Qu’est-ce que "l’ADN de parentèle", qui a permis d'identifier le "prédateur des bois" 20 ans plus tard?

(Photo d'illustration) - Mehdi Fedouach - AFP
C’est la fin d’une enquête vieille de 20 ans qui se profile. Jeudi dernier, les enquêteurs de la police judiciaire ont mis la main sur un individu recherché depuis longtemps: un homme soupçonné de cinq viols entre 1998 et 2008 qu’ils avaient surnommé le "prédateur des bois" en raison de son mode opératoire, ce dernier enlevant ses victimes et les emmenant dans des zones boisées afin de les violer.
Jusque-là, les investigations ne pouvaient s’appuyer que sur des portraits-robots réalisés à partir des témoignages des victimes. De lui, on ne connaissait que son “regard acier”, son visage émacié et ses cheveux grisonnants.
Car s’il laissait son ADN sur la scène de crime à chaque nouveau viol, les enquêteurs n’ont jamais pu mettre un nom sur le suspect: celui-ci n’était pas inscrit au Fichier national automatisé des empreintes génétiques (FNAEG), qui permet de recenser les profils génétiques des auteurs d’infractions.

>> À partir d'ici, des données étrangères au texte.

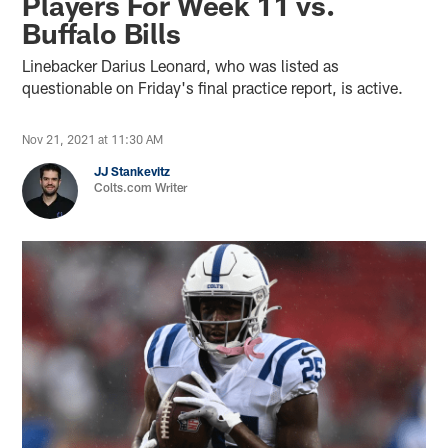
Players For Week 11 vs.
Buffalo Bills
Linebacker Darius Leonard, who was listed as
questionable on Friday's final practice report, is active.
Nov 21, 2021 at 11:30 AM
JJ Stankevitz
Colts.com Writer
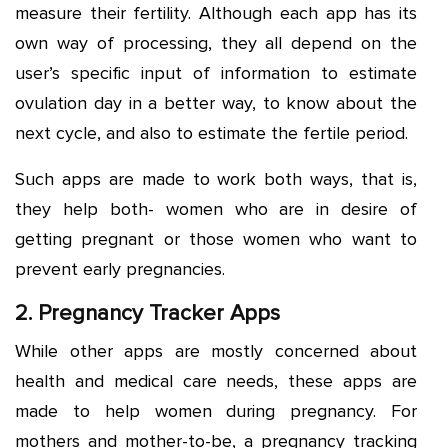
measure their fertility. Although each app has its
own way of processing, they all depend on the
user’s specific input of information to estimate
ovulation day in a better way, to know about the
next cycle, and also to estimate the fertile period.
Such apps are made to work both ways, that is,
they help both- women who are in desire of
getting pregnant or those women who want to
prevent early pregnancies.
2. Pregnancy Tracker Apps
While other apps are mostly concerned about
health and medical care needs, these apps are
made to help women during pregnancy. For
mothers and mother-to-be, a pregnancy tracking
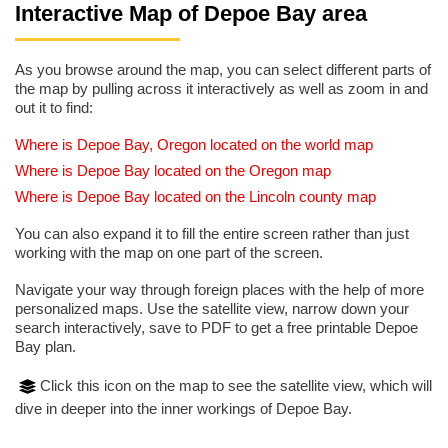
Interactive Map of Depoe Bay area
As you browse around the map, you can select different parts of
the map by pulling across it interactively as well as zoom in and
out it to find:
Where is Depoe Bay, Oregon located on the world map
Where is Depoe Bay located on the Oregon map
Where is Depoe Bay located on the Lincoln county map
You can also expand it to fill the entire screen rather than just
working with the map on one part of the screen.
Navigate your way through foreign places with the help of more
personalized maps. Use the satellite view, narrow down your
search interactively, save to PDF to get a free printable Depoe
Bay plan.
Click this icon on the map to see the satellite view, which will
dive in deeper into the inner workings of Depoe Bay.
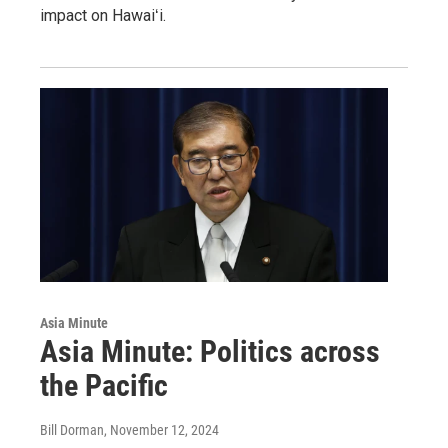
impact on Hawaiʻi.
Asia Minute
Asia Minute: Politics across
the Pacific
Bill Dorman
, November 12, 2024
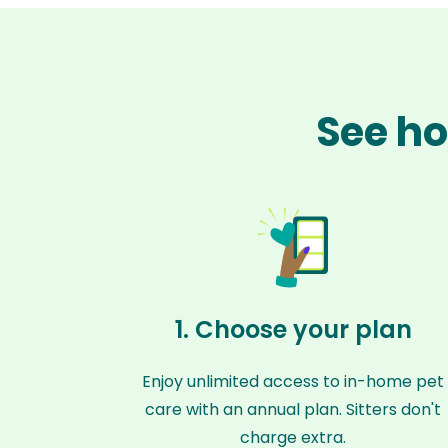
See ho
1. Choose your plan
Enjoy unlimited access to in-home pet
care with an annual plan. Sitters don't
charge extra.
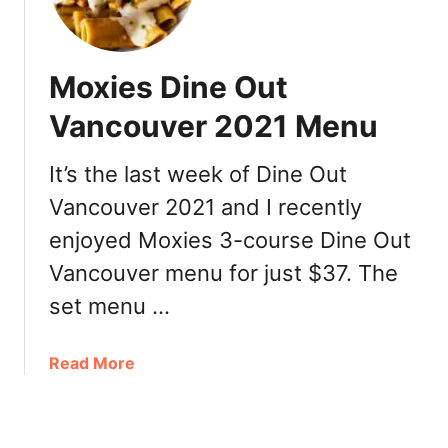
w
r
h
,
R
a
M
e
E
e
Moxies Dine Out
v
a
n
i
t
Vancouver 2021 Menu
u
e
e
,
w
r
It’s the last week of Dine Out
L
:
y
o
M
Vancouver 2021 and I recently
i
c
e
n
enjoyed Moxies 3-course Dine Out
a
n
S
t
Vancouver menu for just $37. The
u
q
i
,
u
set menu …
o
L
a
n
o
m
a
Read More
c
i
b
a
s
o
t
h
u
i
:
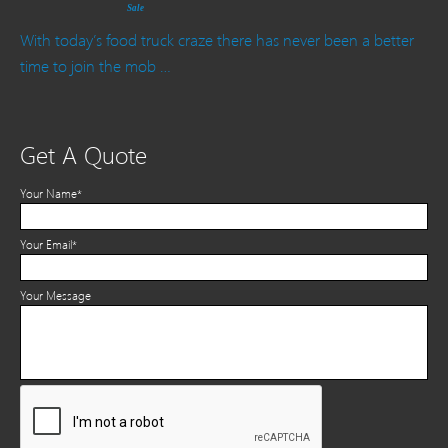
Sale
With today’s food truck craze there has never been a better
time to join the mob …
Get A Quote
Your Name*
Your Email*
Your Message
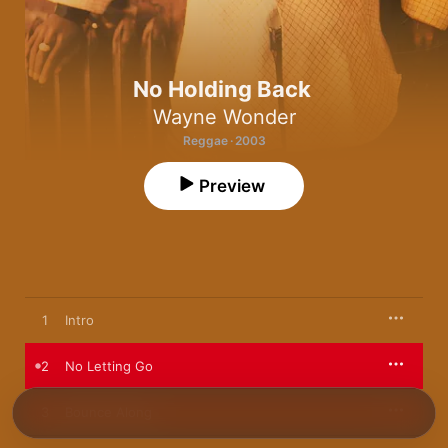
No Holding Back
Wayne Wonder
Reggae · 2003
Preview
1
Intro
2
No Letting Go
3
Bounce Along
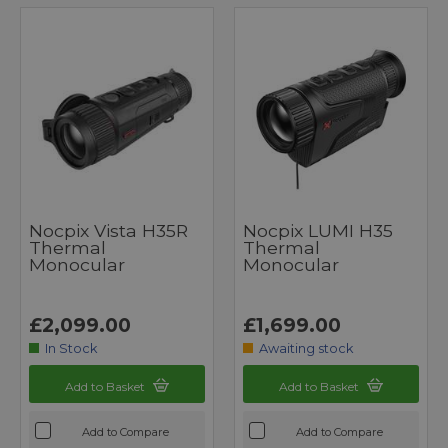
Nocpix Vista H35R
Nocpix LUMI H35
Thermal
Thermal
Monocular
Monocular
£2,099.00
£1,699.00
In Stock
Awaiting stock
Add to Basket
Add to Basket
Add to Compare
Add to Compare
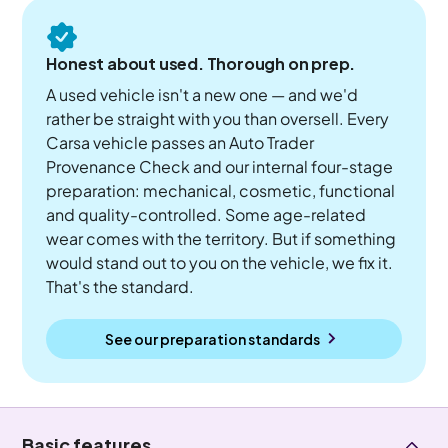
Honest about used. Thorough on prep.
A used vehicle isn't a new one — and we'd
rather be straight with you than oversell. Every
Carsa vehicle passes an Auto Trader
Provenance Check and our internal four-stage
preparation: mechanical, cosmetic, functional
and quality-controlled. Some age-related
wear comes with the territory. But if something
would stand out to you on the vehicle, we fix it.
That's the standard.
See our preparation standards
Basic features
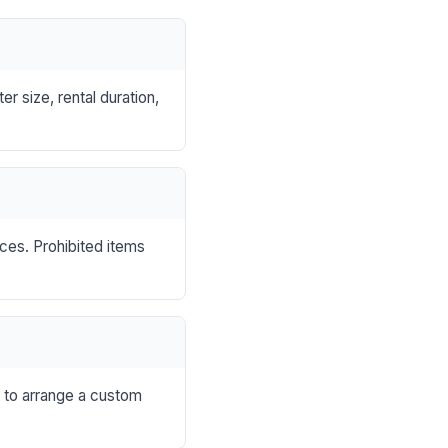
r size, rental duration,
nces. Prohibited items
s to arrange a custom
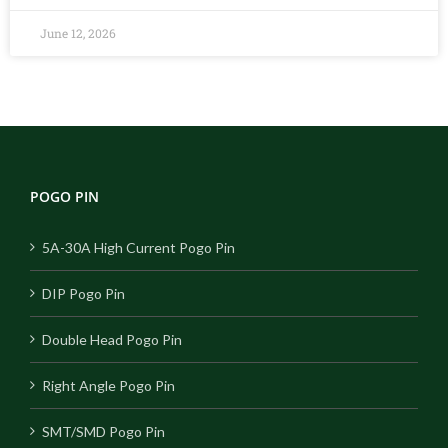
June 12, 2026
POGO PIN
5A-30A High Current Pogo Pin
DIP Pogo Pin
Double Head Pogo Pin
Right Angle Pogo Pin
SMT/SMD Pogo Pin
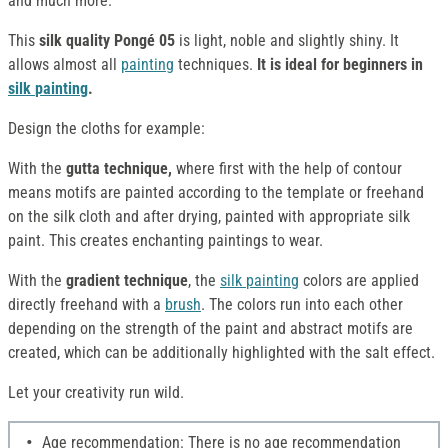
and much more.
This
silk quality Pongé 05
is light, noble and slightly shiny. It
allows almost all
painting
techniques.
It is ideal for beginners in
silk
painting
.
Design the cloths for example:
With the
gutta technique,
where first with the help of contour
means motifs are painted according to the template or freehand
on the silk cloth and after drying, painted with appropriate silk
paint. This creates enchanting paintings to wear.
With the
gradient technique
, the
silk
painting
colors are applied
directly freehand with a
brush
. The colors run into each other
depending on the strength of the paint and abstract motifs are
created, which can be additionally highlighted with the salt effect.
Let your creativity run wild.
Age recommendation: There is no age recommendation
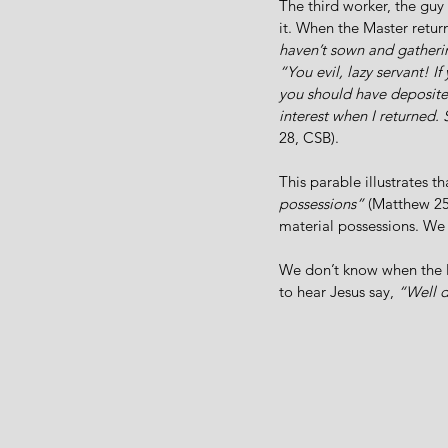
The third worker, the guy
it. When the Master return
haven’t sown and gatheri
“You evil, lazy servant! I
you should have deposite
interest when I returned. 
28, CSB).
This parable illustrates t
possessions” 
(Matthew 25
material possessions. We
We don’t know when the M
to hear Jesus say, 
“Well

Comparer les profils génétiques
C’est pourtant bien grâce à son empreinte génétique que les forces de l’ordre sont parvenues à leurs fins. Pour retrouver le "prédateur des bois", ils ont utilisé l’ADN de parentèle, une technique récente permettant de remonter à des membres de la même famille à partir de l’empreinte génétique.
"On va interroger le FNAEG et en comparant le profil génétique inconnu, celui de l’auteur des faits a priori, en abaissant les critères de match de façon à ce que quelqu’un ayant une parenté au premier degré, en descendance ou ascendance directe, matche", détaille Marie-Gaëlle Le Pajolec, directrice de l'Institut Génétique Nantes Atlantique, contactée par RMC Crime.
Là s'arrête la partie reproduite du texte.